Enderle maintained that solar technology needs further development before it can be used to power a vehicle that looks like a conventional automobile.
“You need to reduce the vehicle’s weight and size to even have a remote chance of getting solar to work,” he explained.
“The Aptiva design doesn’t look like it would fare well in a multi-car collision, given how much lighter the vehicle is,” he added.
Abuelsamid pointed out that photovoltaic cells have a peak generating efficiency with a fairly narrow angle of the sun. At more extreme angles, they generate very little energy.

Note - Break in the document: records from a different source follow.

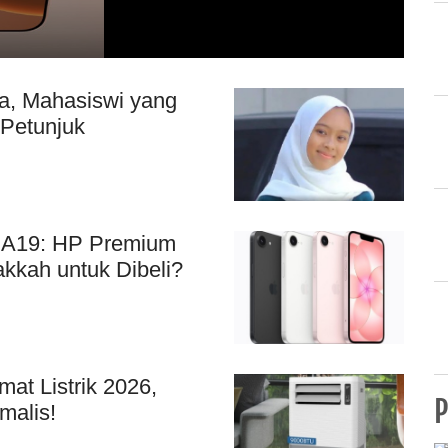
sa, Mahasiswi yang
 Petunjuk
p A19: HP Premium
kkah untuk Dibeli?
t Listrik 2026,
P
malis!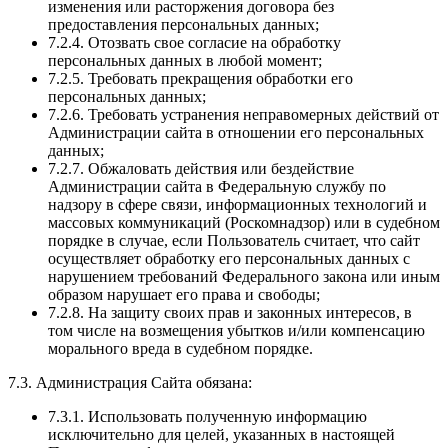
изменения или расторжения договора без
предоставления персональных данных;
7.2.4. Отозвать свое согласие на обработку
персональных данных в любой момент;
7.2.5. Требовать прекращения обработки его
персональных данных;
7.2.6. Требовать устранения неправомерных действий от
Администрации сайта в отношении его персональных
данных;
7.2.7. Обжаловать действия или бездействие
Администрации сайта в Федеральную службу по
надзору в сфере связи, информационных технологий и
массовых коммуникаций (Роскомнадзор) или в судебном
порядке в случае, если Пользователь считает, что сайт
осуществляет обработку его персональных данных с
нарушением требований Федерального закона или иным
образом нарушает его права и свободы;
7.2.8. На защиту своих прав и законных интересов, в
том числе на возмещения убытков и/или компенсацию
морального вреда в судебном порядке.
7.3. Администрация Сайта обязана:
7.3.1. Использовать полученную информацию
исключительно для целей, указанных в настоящей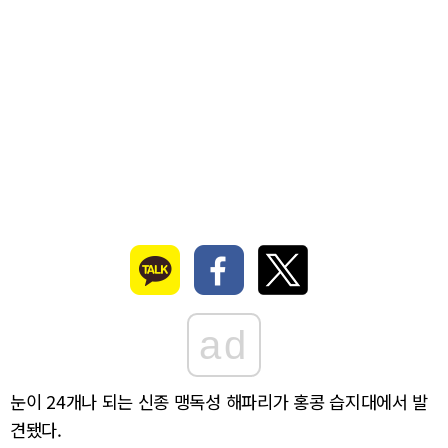
ad
눈이 24개나 되는 신종 맹독성 해파리가 홍콩 습지대에서 발
견됐다.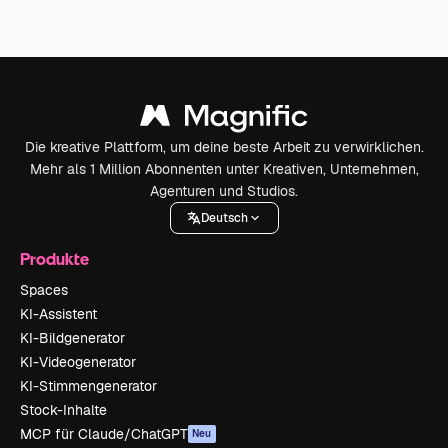
Die kreative Plattform, um deine beste Arbeit zu verwirklichen.
Mehr als 1 Million Abonnenten unter Kreativen, Unternehmen,
Agenturen und Studios.
Deutsch
Produkte
Spaces
KI-Assistent
KI-Bildgenerator
KI-Videogenerator
KI-Stimmengenerator
Stock-Inhalte
MCP für Claude/ChatGPT
Neu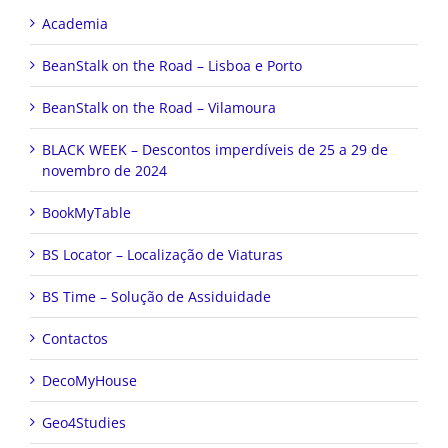
Academia
BeanStalk on the Road – Lisboa e Porto
BeanStalk on the Road – Vilamoura
BLACK WEEK – Descontos imperdíveis de 25 a 29 de
novembro de 2024
BookMyTable
BS Locator – Localização de Viaturas
BS Time – Solução de Assiduidade
Contactos
DecoMyHouse
Geo4Studies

Since a vehicle typically doesn’t have a lot of flat surfaces, the cells are at all sorts of angles, and the vehicle itself could be at an infinite number of positions relative to the sun.
“Solar cells are likely to be most useful for auxiliary power such as powering climate control and other systems to reduce load on the battery,” he said. “For a small vehicle like the Aptera, it has limited useful surface area for cells, as well.”
Forced To Compromise
Lanctot noted, however, that 70% of all vehicle trips are between six and 12 miles. “So solar can be a very practical solution, which is why companies like Sono Motors and Squad Mobility are getting into the business,” he said.
Sono Motors, based in Germany, makes a vehicle that charges via the sun, an electrical socket, or both simultaneously. The solar range of the car is 70 miles a week, although its battery has a range of 190 miles. Its top speed is 86 mph.
Squad makes two solar-powered vehicles — a two-seater, with a maximum speed of 27 mph, and a four-seater, with a top speed of 44 mph. The range for the vehicles is 12 miles a day.
“With solar, one way or another, you are forced to compromise,” Lanctot observed.
“Sono and Squad compromise on safety to deliver a lower price,” he continued. “Lightyear compromised on price — super expensive — to deliver equivalent performance to ICE/EV. Aptera compromises on cosmetics — three wheels — to get to a lower price and acceptable performance, sacrificing interior space as well.”
“There is a niche in the market for these vehicles — for each of them — but it is a niche with the limitations that that implies,” he said.
“The Nissan Leaf was greeted with some skepticism because of its limited range when it launched, but it found a firm place in the market and remains popular,” Lanctot explained.
“There is definitely a home for solar vehicles, but it likely represents tens of thousands of vehicles for Aptera, Sono, and Squad, not millions.”